El puerto estaba abarrotado, suceso habitual en Myr, ya que se caracterizaba por su fina y rica artesanía y por ello comerciaba constantemente con otras ciudades. Mujeres de todas partes del mundo lucían orgullosamente sus encajes myrenses, haciendo volar sus vestidos con un gesto coqueto para lucirlos mejor, para despertar la envidia de sus amigas, para arrancar suspiros. Sólo recordaba haber tenido encaje myrense en las manos una vez, aquella en la que su antiguo amo recibió una invitación de la corte de Desembarco del Rey y fueron a actuar frente al rey Aegon V, al que sus súbditos llamaban El Improbable por alguna razón de linaje que no le interesó saber en su momento. Tyene, una muchachita de ojos marrones que también formaba parte del grupo de actores, le había enseñado a robar, cometiendo su primer hurto en una de las habitaciones de la fortaleza. Se había encaprichado de cierto vestido dorado con encaje y él se lo había conseguido por ganarse su favor. Probablemente esos hechos también perteneciesen a una vida anterior.

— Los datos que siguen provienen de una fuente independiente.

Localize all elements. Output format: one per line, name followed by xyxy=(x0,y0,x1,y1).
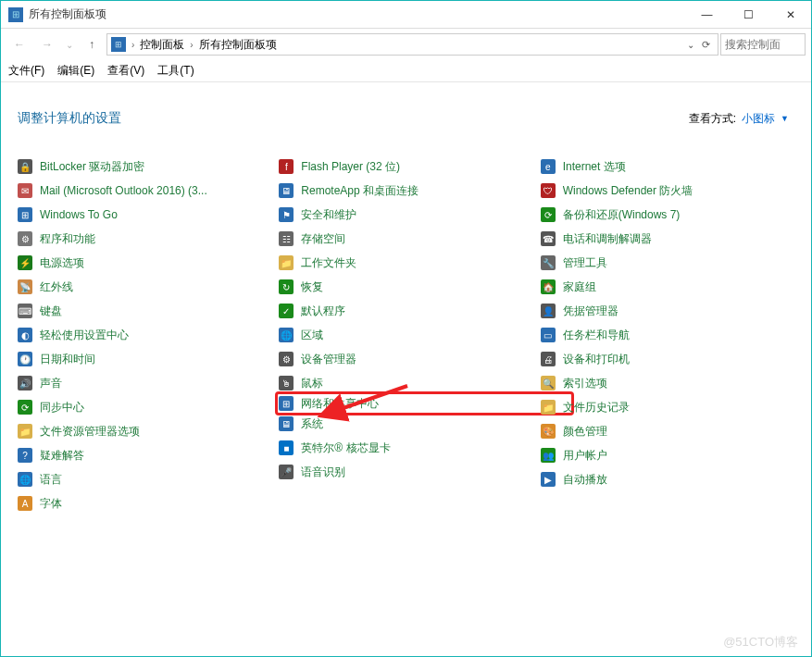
item-label[interactable]: 键盘 xyxy=(40,304,62,319)
item-label[interactable]: 索引选项 xyxy=(563,376,607,391)
item-datetime[interactable]: 🕐日期和时间 xyxy=(18,347,271,371)
item-label[interactable]: 声音 xyxy=(40,376,62,391)
back-button[interactable]: ← xyxy=(6,31,32,57)
item-label[interactable]: 文件历史记录 xyxy=(563,400,630,415)
refresh-button[interactable]: ⟳ xyxy=(702,39,710,51)
item-label[interactable]: 存储空间 xyxy=(301,231,345,247)
item-label[interactable]: 疑难解答 xyxy=(40,448,84,464)
item-label[interactable]: 红外线 xyxy=(40,279,73,295)
item-internet-options[interactable]: eInternet 选项 xyxy=(541,155,794,179)
item-label[interactable]: Flash Player (32 位) xyxy=(301,159,400,175)
item-region[interactable]: 🌐区域 xyxy=(279,323,532,347)
item-storage[interactable]: ☷存储空间 xyxy=(279,227,532,251)
item-label[interactable]: 电源选项 xyxy=(40,255,84,271)
item-taskbar[interactable]: ▭任务栏和导航 xyxy=(541,323,794,347)
menu-tools[interactable]: 工具(T) xyxy=(157,63,194,79)
item-remoteapp[interactable]: 🖥RemoteApp 和桌面连接 xyxy=(279,179,532,203)
item-infrared[interactable]: 📡红外线 xyxy=(18,275,271,299)
item-label[interactable]: 任务栏和导航 xyxy=(563,328,630,343)
item-label[interactable]: BitLocker 驱动器加密 xyxy=(40,159,144,175)
item-power[interactable]: ⚡电源选项 xyxy=(18,251,271,275)
item-label[interactable]: 管理工具 xyxy=(563,255,607,271)
item-label[interactable]: 电话和调制解调器 xyxy=(563,231,652,247)
item-label[interactable]: Windows Defender 防火墙 xyxy=(563,183,693,199)
item-file-history[interactable]: 📁文件历史记录 xyxy=(541,395,794,419)
item-workfolders[interactable]: 📁工作文件夹 xyxy=(279,251,532,275)
item-credential-manager[interactable]: 👤凭据管理器 xyxy=(541,299,794,323)
item-recovery[interactable]: ↻恢复 xyxy=(279,275,532,299)
breadcrumb-dropdown[interactable]: ⌄ xyxy=(687,40,694,50)
item-label[interactable]: 自动播放 xyxy=(563,472,607,488)
item-label[interactable]: 语音识别 xyxy=(301,465,345,480)
item-backup-win7[interactable]: ⟳备份和还原(Windows 7) xyxy=(541,203,794,227)
item-language[interactable]: 🌐语言 xyxy=(18,467,271,491)
forward-button[interactable]: → xyxy=(34,31,60,57)
item-label[interactable]: 安全和维护 xyxy=(301,207,356,223)
item-bitlocker[interactable]: 🔒BitLocker 驱动器加密 xyxy=(18,155,271,179)
item-intel-graphics[interactable]: ■英特尔® 核芯显卡 xyxy=(279,436,532,460)
up-button[interactable]: ↑ xyxy=(79,31,105,57)
item-autoplay[interactable]: ▶自动播放 xyxy=(541,467,794,491)
item-label[interactable]: 日期和时间 xyxy=(40,352,95,367)
item-label[interactable]: 系统 xyxy=(301,416,323,432)
item-label[interactable]: 轻松使用设置中心 xyxy=(40,328,129,343)
chevron-down-icon[interactable]: ▼ xyxy=(781,114,789,123)
item-mail[interactable]: ✉Mail (Microsoft Outlook 2016) (3... xyxy=(18,179,271,203)
item-speech[interactable]: 🎤语音识别 xyxy=(279,460,532,484)
item-devices-printers[interactable]: 🖨设备和打印机 xyxy=(541,347,794,371)
item-label[interactable]: 文件资源管理器选项 xyxy=(40,424,140,440)
search-input[interactable] xyxy=(725,38,781,51)
item-phone-modem[interactable]: ☎电话和调制解调器 xyxy=(541,227,794,251)
item-label[interactable]: 工作文件夹 xyxy=(301,255,356,271)
item-label[interactable]: 凭据管理器 xyxy=(563,304,618,319)
item-label[interactable]: 备份和还原(Windows 7) xyxy=(563,207,681,223)
search-box[interactable] xyxy=(720,33,806,56)
item-label[interactable]: 鼠标 xyxy=(301,376,323,391)
menu-edit[interactable]: 编辑(E) xyxy=(57,63,94,79)
item-color-management[interactable]: 🎨颜色管理 xyxy=(541,419,794,443)
close-button[interactable]: ✕ xyxy=(769,1,811,28)
item-defender-firewall[interactable]: 🛡Windows Defender 防火墙 xyxy=(541,179,794,203)
item-label[interactable]: 程序和功能 xyxy=(40,231,95,247)
item-label[interactable]: 默认程序 xyxy=(301,304,345,319)
item-label[interactable]: 恢复 xyxy=(301,279,323,295)
item-default-programs[interactable]: ✓默认程序 xyxy=(279,299,532,323)
minimize-button[interactable]: — xyxy=(686,1,728,28)
item-label[interactable]: Internet 选项 xyxy=(563,159,626,175)
item-label[interactable]: 设备和打印机 xyxy=(563,352,630,367)
item-label[interactable]: 家庭组 xyxy=(563,279,596,295)
item-ease-of-access[interactable]: ◐轻松使用设置中心 xyxy=(18,323,271,347)
item-user-accounts[interactable]: 👥用户帐户 xyxy=(541,443,794,467)
item-label[interactable]: RemoteApp 和桌面连接 xyxy=(301,183,418,199)
item-windows-to-go[interactable]: ⊞Windows To Go xyxy=(18,203,271,227)
item-admin-tools[interactable]: 🔧管理工具 xyxy=(541,251,794,275)
menu-file[interactable]: 文件(F) xyxy=(8,63,44,79)
item-label[interactable]: 英特尔® 核芯显卡 xyxy=(301,440,390,456)
view-by-value[interactable]: 小图标 xyxy=(742,111,775,127)
item-label[interactable]: Mail (Microsoft Outlook 2016) (3... xyxy=(40,184,207,197)
item-label[interactable]: 设备管理器 xyxy=(301,352,356,367)
item-sound[interactable]: 🔊声音 xyxy=(18,371,271,395)
item-sync[interactable]: ⟳同步中心 xyxy=(18,395,271,419)
item-programs[interactable]: ⚙程序和功能 xyxy=(18,227,271,251)
item-keyboard[interactable]: ⌨键盘 xyxy=(18,299,271,323)
item-label[interactable]: 语言 xyxy=(40,472,62,488)
history-dropdown[interactable]: ⌄ xyxy=(62,31,77,57)
chevron-right-icon[interactable]: › xyxy=(130,40,136,50)
item-device-manager[interactable]: ⚙设备管理器 xyxy=(279,347,532,371)
breadcrumb-seg-2[interactable]: 所有控制面板项 xyxy=(199,37,277,53)
item-flash[interactable]: fFlash Player (32 位) xyxy=(279,155,532,179)
breadcrumb[interactable]: ⊞ › 控制面板 › 所有控制面板项 ⌄ ⟳ xyxy=(106,33,718,56)
item-explorer-options[interactable]: 📁文件资源管理器选项 xyxy=(18,419,271,443)
item-label[interactable]: 字体 xyxy=(40,496,62,512)
maximize-button[interactable]: ☐ xyxy=(728,1,769,28)
item-label[interactable]: 同步中心 xyxy=(40,400,84,415)
item-label[interactable]: Windows To Go xyxy=(40,208,118,221)
chevron-right-icon[interactable]: › xyxy=(188,40,194,50)
item-label[interactable]: 用户帐户 xyxy=(563,448,607,464)
item-label[interactable]: 区域 xyxy=(301,328,323,343)
item-troubleshoot[interactable]: ?疑难解答 xyxy=(18,443,271,467)
item-indexing[interactable]: 🔍索引选项 xyxy=(541,371,794,395)
menu-view[interactable]: 查看(V) xyxy=(107,63,144,79)
item-fonts[interactable]: A字体 xyxy=(18,491,271,515)
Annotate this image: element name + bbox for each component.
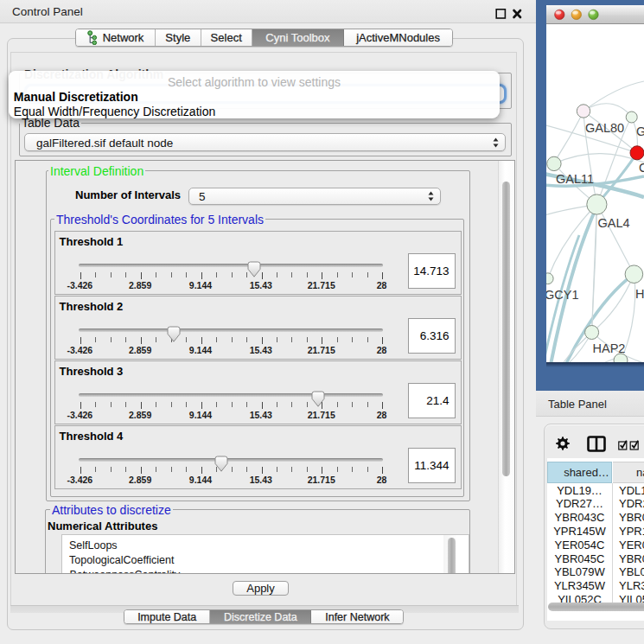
svg-text:GAL80: GAL80 (585, 121, 624, 135)
svg-text:GCY1: GCY1 (545, 288, 579, 302)
svg-text:GAL4: GAL4 (598, 216, 630, 230)
svg-text:GAL11: GAL11 (556, 172, 594, 186)
svg-text:GAL3: GAL3 (636, 124, 644, 138)
svg-text:HAP2: HAP2 (593, 341, 626, 355)
svg-text:CYC8: CYC8 (639, 161, 644, 175)
svg-text:HAP4: HAP4 (635, 287, 644, 301)
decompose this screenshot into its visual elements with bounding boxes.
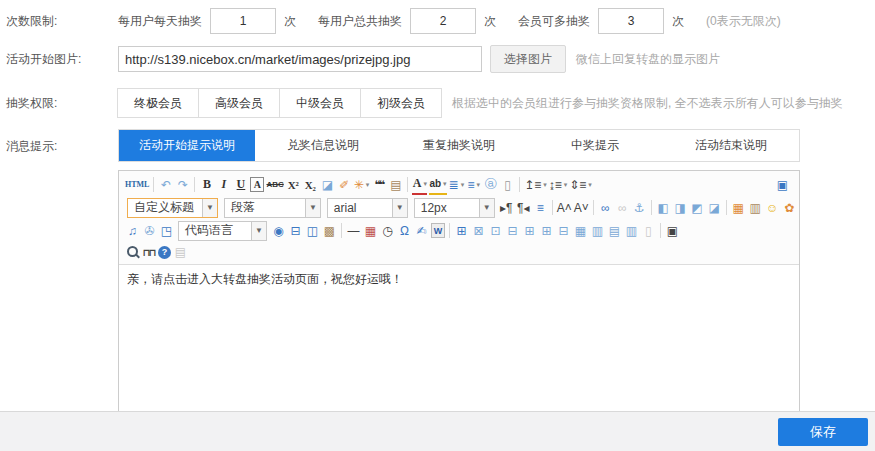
word-doc-icon[interactable]: W — [431, 223, 445, 238]
delete-table-icon[interactable]: ⊠ — [471, 221, 486, 240]
member-group-senior-button[interactable]: 高级会员 — [198, 88, 280, 118]
annotation-icon[interactable]: ✍ — [414, 221, 429, 240]
member-group-junior-button[interactable]: 初级会员 — [360, 88, 442, 118]
paste-icon[interactable]: ▤ — [173, 243, 188, 262]
redo-icon[interactable]: ↷ — [175, 175, 190, 194]
align-top-icon[interactable]: ↥≡ — [524, 175, 547, 194]
music-icon[interactable]: ♫ — [125, 221, 140, 240]
italic-icon[interactable]: I — [216, 175, 231, 194]
img-align-center-icon[interactable]: ◨ — [673, 198, 688, 217]
toolbar-separator — [407, 177, 408, 192]
tab-redeem-info[interactable]: 兑奖信息说明 — [255, 130, 391, 161]
html-source-button[interactable]: HTML — [125, 175, 149, 194]
quick-format-icon[interactable]: ✳ — [354, 175, 370, 194]
flash-icon[interactable]: ✿ — [782, 198, 796, 217]
choose-image-button[interactable]: 选择图片 — [490, 45, 566, 73]
highlight-color-icon[interactable]: ab — [429, 174, 446, 195]
blockquote-icon[interactable]: ❝❝ — [371, 175, 386, 194]
columns-icon[interactable]: ◫ — [305, 221, 320, 240]
toolbar-separator — [449, 223, 450, 238]
clear-doc-icon[interactable]: ▯ — [641, 221, 656, 240]
limit-member-extra-input[interactable] — [598, 8, 664, 34]
member-group-ultimate-button[interactable]: 终极会员 — [117, 88, 199, 118]
find-replace-icon[interactable]: ⊓⊓ — [141, 243, 156, 262]
tab-repeat-draw-note[interactable]: 重复抽奖说明 — [391, 130, 527, 161]
subscript-icon[interactable]: X₂ — [303, 175, 318, 194]
special-char-icon[interactable]: Ω — [397, 221, 412, 240]
emoticon-icon[interactable]: ☺ — [765, 198, 780, 217]
ordered-list-icon[interactable]: ≣ — [449, 175, 465, 194]
calendar-icon[interactable]: ▦ — [363, 221, 378, 240]
format-brush-icon[interactable]: ✐ — [337, 175, 352, 194]
merge-cells-icon[interactable]: ▦ — [573, 221, 588, 240]
split-cells-icon[interactable]: ▥ — [590, 221, 605, 240]
word-paste-icon[interactable]: ▩ — [322, 221, 337, 240]
limit-daily-input[interactable] — [210, 8, 276, 34]
superscript-icon[interactable]: X² — [286, 175, 301, 194]
attachment-icon[interactable]: ✇ — [142, 221, 157, 240]
anchor-a-icon[interactable]: ⓐ — [483, 175, 498, 194]
col-props-icon[interactable]: ▥ — [624, 221, 639, 240]
anchor-icon[interactable]: ⚓ — [632, 198, 647, 217]
font-box-icon[interactable]: A — [250, 177, 264, 192]
code-language-select[interactable]: 代码语言▼ — [178, 221, 267, 241]
undo-icon[interactable]: ↶ — [158, 175, 173, 194]
code-icon[interactable]: ◉ — [271, 221, 286, 240]
img-align-block-icon[interactable]: ◪ — [707, 198, 722, 217]
font-size-select[interactable]: 12px▼ — [414, 198, 495, 218]
unordered-list-icon[interactable]: ≡ — [466, 175, 481, 194]
member-group-middle-button[interactable]: 中级会员 — [279, 88, 361, 118]
cell-props-icon[interactable]: ⊟ — [505, 221, 520, 240]
font-size-down-icon[interactable]: A˅ — [574, 198, 589, 217]
table-props-icon[interactable]: ⊡ — [488, 221, 503, 240]
help-icon[interactable]: ? — [158, 246, 171, 259]
limit-daily-label: 每用户每天抽奖 — [118, 13, 202, 30]
save-button[interactable]: 保存 — [778, 418, 868, 446]
print-icon[interactable]: ▣ — [665, 221, 680, 240]
time-icon[interactable]: ◷ — [380, 221, 395, 240]
new-doc-icon[interactable]: ▯ — [500, 175, 515, 194]
row-props-icon[interactable]: ▤ — [607, 221, 622, 240]
font-color-icon[interactable]: A — [412, 174, 427, 195]
paste-template-icon[interactable]: ▤ — [388, 175, 403, 194]
multi-image-icon[interactable]: ▥ — [748, 198, 763, 217]
font-size-up-icon[interactable]: A˄ — [557, 198, 572, 217]
preview-zoom-icon[interactable] — [125, 243, 139, 262]
heading-select[interactable]: 自定义标题▼ — [127, 198, 218, 218]
insert-table-icon[interactable]: ⊞ — [454, 221, 469, 240]
limit-total-input[interactable] — [410, 8, 476, 34]
strikethrough-icon[interactable]: ABC — [266, 175, 283, 194]
hr-icon[interactable]: — — [346, 221, 361, 240]
unit-label: 次 — [672, 13, 684, 30]
paragraph-indent-icon[interactable]: ≡ — [533, 198, 548, 217]
align-middle-icon[interactable]: ↨≡ — [549, 175, 568, 194]
insert-doc-icon[interactable]: ◳ — [159, 221, 174, 240]
paragraph-select[interactable]: 段落▼ — [224, 198, 321, 218]
delete-row-icon[interactable]: ⊟ — [556, 221, 571, 240]
start-image-url-input[interactable] — [118, 46, 482, 72]
tab-activity-end-note[interactable]: 活动结束说明 — [663, 130, 799, 161]
start-image-row: 活动开始图片: 选择图片 微信上回复转盘的显示图片 — [0, 44, 875, 74]
toolbar-row-3: ♫✇◳ 代码语言▼ ◉⊟◫▩—▦◷Ω✍W⊞⊠⊡⊟⊞⊞⊟▦▥▤▥▯▣ — [122, 219, 796, 242]
remove-format-icon[interactable]: ◪ — [320, 175, 335, 194]
image-icon[interactable]: ▦ — [731, 198, 746, 217]
ltr-icon[interactable]: ▸¶ — [499, 198, 514, 217]
fullscreen-icon[interactable]: ▣ — [775, 175, 790, 194]
rtl-icon[interactable]: ¶◂ — [516, 198, 531, 217]
chevron-down-icon: ▼ — [251, 222, 266, 240]
img-align-left-icon[interactable]: ◧ — [656, 198, 671, 217]
tab-activity-start-note[interactable]: 活动开始提示说明 — [119, 130, 255, 161]
tab-win-prompt[interactable]: 中奖提示 — [527, 130, 663, 161]
img-align-right-icon[interactable]: ◩ — [690, 198, 705, 217]
font-family-select[interactable]: arial▼ — [327, 198, 408, 218]
bold-icon[interactable]: B — [199, 175, 214, 194]
insert-row-icon[interactable]: ⊞ — [522, 221, 537, 240]
editor-content-area[interactable]: 亲，请点击进入大转盘抽奖活动页面，祝您好运哦！ — [119, 265, 799, 413]
link-icon[interactable]: ∞ — [598, 198, 613, 217]
pagebreak-icon[interactable]: ⊟ — [288, 221, 303, 240]
unlink-icon[interactable]: ∞ — [615, 198, 630, 217]
message-tabs-row: 消息提示: 活动开始提示说明 兑奖信息说明 重复抽奖说明 中奖提示 活动结束说明 — [0, 129, 875, 162]
line-height-icon[interactable]: ⇕≡ — [569, 175, 592, 194]
insert-col-icon[interactable]: ⊞ — [539, 221, 554, 240]
underline-icon[interactable]: U — [233, 175, 248, 194]
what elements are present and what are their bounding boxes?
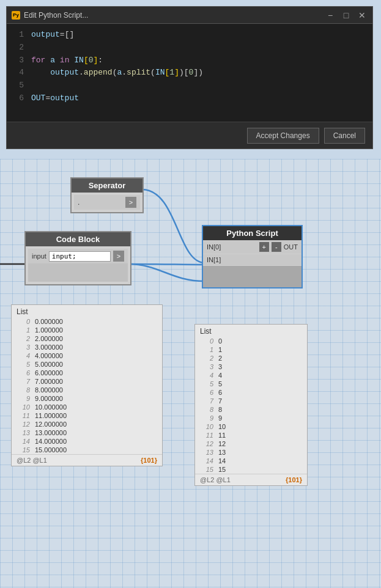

Los marineros de una galera mercante estaban descargando la mercancía levemente ralentizados por la fina lluvia que caía y empapaba sus ropas. La Sirena Azul, se llamaba, según pudo leer en el casco de la embarcación. Tenía un bonito mascarón de proa bastante acorde con el nombre, las velas azules flameaban con el murmullo del viento y un hombrecillo flaco, erguido como un junco, pregonaba los artículos como un auténtico heraldo. La gente se detenía a comprar pese al orvallo, ordenaba abrir baúles para comprobar la calidad de lo pregonado, y se rascaba los bolsillos en busca de algunas monedas. El chico sonrió de medio lado, su rostro dibujó una curva etérea y aguda que engrandeció la comisura de los labios, consciente de que tenía que ser entonces.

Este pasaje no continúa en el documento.